### REQUIRED WORK
The entries shown next need to be written again word for word.

• • • • • • •

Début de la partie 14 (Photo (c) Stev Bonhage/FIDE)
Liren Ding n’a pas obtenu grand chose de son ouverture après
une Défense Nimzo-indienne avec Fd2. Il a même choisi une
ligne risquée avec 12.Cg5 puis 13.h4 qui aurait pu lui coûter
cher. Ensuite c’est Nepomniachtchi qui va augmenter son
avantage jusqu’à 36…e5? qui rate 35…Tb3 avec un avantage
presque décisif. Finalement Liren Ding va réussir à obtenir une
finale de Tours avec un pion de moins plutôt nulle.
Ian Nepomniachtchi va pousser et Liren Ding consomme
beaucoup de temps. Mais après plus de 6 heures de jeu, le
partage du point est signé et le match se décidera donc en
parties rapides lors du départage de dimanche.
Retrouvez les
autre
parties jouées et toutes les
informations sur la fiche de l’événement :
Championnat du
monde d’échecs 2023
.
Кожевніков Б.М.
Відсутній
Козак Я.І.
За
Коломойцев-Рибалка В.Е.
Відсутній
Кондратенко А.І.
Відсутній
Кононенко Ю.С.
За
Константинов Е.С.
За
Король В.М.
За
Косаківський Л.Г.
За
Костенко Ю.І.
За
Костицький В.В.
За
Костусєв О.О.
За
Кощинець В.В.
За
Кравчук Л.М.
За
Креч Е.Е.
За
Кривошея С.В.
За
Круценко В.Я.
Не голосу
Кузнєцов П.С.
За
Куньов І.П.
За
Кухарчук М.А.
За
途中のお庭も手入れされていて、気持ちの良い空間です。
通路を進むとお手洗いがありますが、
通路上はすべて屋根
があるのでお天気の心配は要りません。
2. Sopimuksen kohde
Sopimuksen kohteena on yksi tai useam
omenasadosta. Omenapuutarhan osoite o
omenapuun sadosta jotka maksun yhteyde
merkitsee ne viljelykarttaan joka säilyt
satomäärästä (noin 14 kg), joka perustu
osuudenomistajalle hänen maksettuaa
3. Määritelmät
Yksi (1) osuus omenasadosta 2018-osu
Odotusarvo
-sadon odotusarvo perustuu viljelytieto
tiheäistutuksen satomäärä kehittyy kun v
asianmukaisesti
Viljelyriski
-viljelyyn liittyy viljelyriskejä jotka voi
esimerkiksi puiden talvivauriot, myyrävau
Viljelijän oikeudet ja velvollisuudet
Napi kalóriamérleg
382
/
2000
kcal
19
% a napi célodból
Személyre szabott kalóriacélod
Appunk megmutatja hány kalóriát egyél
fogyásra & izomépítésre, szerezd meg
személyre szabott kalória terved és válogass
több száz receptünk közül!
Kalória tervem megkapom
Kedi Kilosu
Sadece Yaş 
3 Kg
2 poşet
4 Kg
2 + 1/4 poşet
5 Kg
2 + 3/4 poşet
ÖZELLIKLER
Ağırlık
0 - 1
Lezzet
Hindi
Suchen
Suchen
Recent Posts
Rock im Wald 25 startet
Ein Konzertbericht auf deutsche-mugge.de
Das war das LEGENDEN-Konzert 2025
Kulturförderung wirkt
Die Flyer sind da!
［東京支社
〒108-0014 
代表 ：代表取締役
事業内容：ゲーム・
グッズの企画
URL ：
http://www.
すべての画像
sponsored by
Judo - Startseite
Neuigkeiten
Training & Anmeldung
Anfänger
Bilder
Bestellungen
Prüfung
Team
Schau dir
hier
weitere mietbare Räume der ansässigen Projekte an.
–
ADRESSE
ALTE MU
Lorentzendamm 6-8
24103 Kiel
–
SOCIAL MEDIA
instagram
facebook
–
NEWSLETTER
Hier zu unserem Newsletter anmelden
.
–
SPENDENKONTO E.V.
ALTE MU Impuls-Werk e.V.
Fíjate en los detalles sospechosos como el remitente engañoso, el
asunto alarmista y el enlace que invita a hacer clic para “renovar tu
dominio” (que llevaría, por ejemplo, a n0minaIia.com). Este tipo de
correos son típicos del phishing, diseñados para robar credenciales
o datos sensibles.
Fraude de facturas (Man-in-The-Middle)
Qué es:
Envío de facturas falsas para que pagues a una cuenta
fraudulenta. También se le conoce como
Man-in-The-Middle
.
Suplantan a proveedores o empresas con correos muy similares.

• • • • • • •

### EXERCISE ANSWER
Début de la partie 14 (Photo (c) Stev Bonhage/FIDE)
Liren Ding n’a pas obtenu grand chose de son ouverture après
une Défense Nimzo-indienne avec Fd2. Il a même choisi une
ligne risquée avec 12.Cg5 puis 13.h4 qui aurait pu lui coûter
cher. Ensuite c’est Nepomniachtchi qui va augmenter son
avantage jusqu’à 36…e5? qui rate 35…Tb3 avec un avantage
presque décisif. Finalement Liren Ding va réussir à obtenir une
finale de Tours avec un pion de moins plutôt nulle.
Ian Nepomniachtchi va pousser et Liren Ding consomme
beaucoup de temps. Mais après plus de 6 heures de jeu, le
partage du point est signé et le match se décidera donc en
parties rapides lors du départage de dimanche.
Retrouvez les
autre
parties jouées et toutes les
informations sur la fiche de l’événement :
Championnat du
monde d’échecs 2023
.
Кожевніков Б.М.
Відсутній
Козак Я.І.
За
Коломойцев-Рибалка В.Е.
Відсутній
Кондратенко А.І.
Відсутній
Кононенко Ю.С.
За
Константинов Е.С.
За
Король В.М.
За
Косаківський Л.Г.
За
Костенко Ю.І.
За
Костицький В.В.
За
Костусєв О.О.
За
Кощинець В.В.
За
Кравчук Л.М.
За
Креч Е.Е.
За
Кривошея С.В.
За
Круценко В.Я.
Не голосу
Кузнєцов П.С.
За
Куньов І.П.
За
Кухарчук М.А.
За
途中のお庭も手入れされていて、気持ちの良い空間です。
通路を進むとお手洗いがありますが、
通路上はすべて屋根
があるのでお天気の心配は要りません。
2. Sopimuksen kohde
Sopimuksen kohteena on yksi tai useam
omenasadosta. Omenapuutarhan osoite o
omenapuun sadosta jotka maksun yhteyde
merkitsee ne viljelykarttaan joka säilyt
satomäärästä (noin 14 kg), joka perustu
osuudenomistajalle hänen maksettuaa
3. Määritelmät
Yksi (1) osuus omenasadosta 2018-osu
Odotusarvo
-sadon odotusarvo perustuu viljelytieto
tiheäistutuksen satomäärä kehittyy kun v
asianmukaisesti
Viljelyriski
-viljelyyn liittyy viljelyriskejä jotka voi
esimerkiksi puiden talvivauriot, myyrävau
Viljelijän oikeudet ja velvollisuudet
Napi kalóriamérleg
382
/
2000
kcal
19
% a napi célodból
Személyre szabott kalóriacélod
Appunk megmutatja hány kalóriát egyél
fogyásra & izomépítésre, szerezd meg
személyre szabott kalória terved és válogass
több száz receptünk közül!
Kalória tervem megkapom
Kedi Kilosu
Sadece Yaş 
3 Kg
2 poşet
4 Kg
2 + 1/4 poşet
5 Kg
2 + 3/4 poşet
ÖZELLIKLER
Ağırlık
0 - 1
Lezzet
Hindi
Suchen
Suchen
Recent Posts
Rock im Wald 25 startet
Ein Konzertbericht auf deutsche-mugge.de
Das war das LEGENDEN-Konzert 2025
Kulturförderung wirkt
Die Flyer sind da!
［東京支社
〒108-0014 
代表 ：代表取締役
事業内容：ゲーム・
グッズの企画
URL ：
http://www.
すべての画像
sponsored by
Judo - Startseite
Neuigkeiten
Training & Anmeldung
Anfänger
Bilder
Bestellungen
Prüfung
Team
Schau dir
hier
weitere mietbare Räume der ansässigen Projekte an.
–
ADRESSE
ALTE MU
Lorentzendamm 6-8
24103 Kiel
–
SOCIAL MEDIA
instagram
facebook
–
NEWSLETTER
Hier zu unserem Newsletter anmelden
.
–
SPENDENKONTO E.V.
ALTE MU Impuls-Werk e.V.
Fíjate en los detalles sospechosos como el remitente engañoso, el
asunto alarmista y el enlace que invita a hacer clic para “renovar tu
dominio” (que llevaría, por ejemplo, a n0minaIia.com). Este tipo de
correos son típicos del phishing, diseñados para robar credenciales
o datos sensibles.
Fraude de facturas (Man-in-The-Middle)
Qué es:
Envío de facturas falsas para que pagues a una cuenta
fraudulenta. También se le conoce como
Man-in-The-Middle
.
Suplantan a proveedores o empresas con correos muy similares.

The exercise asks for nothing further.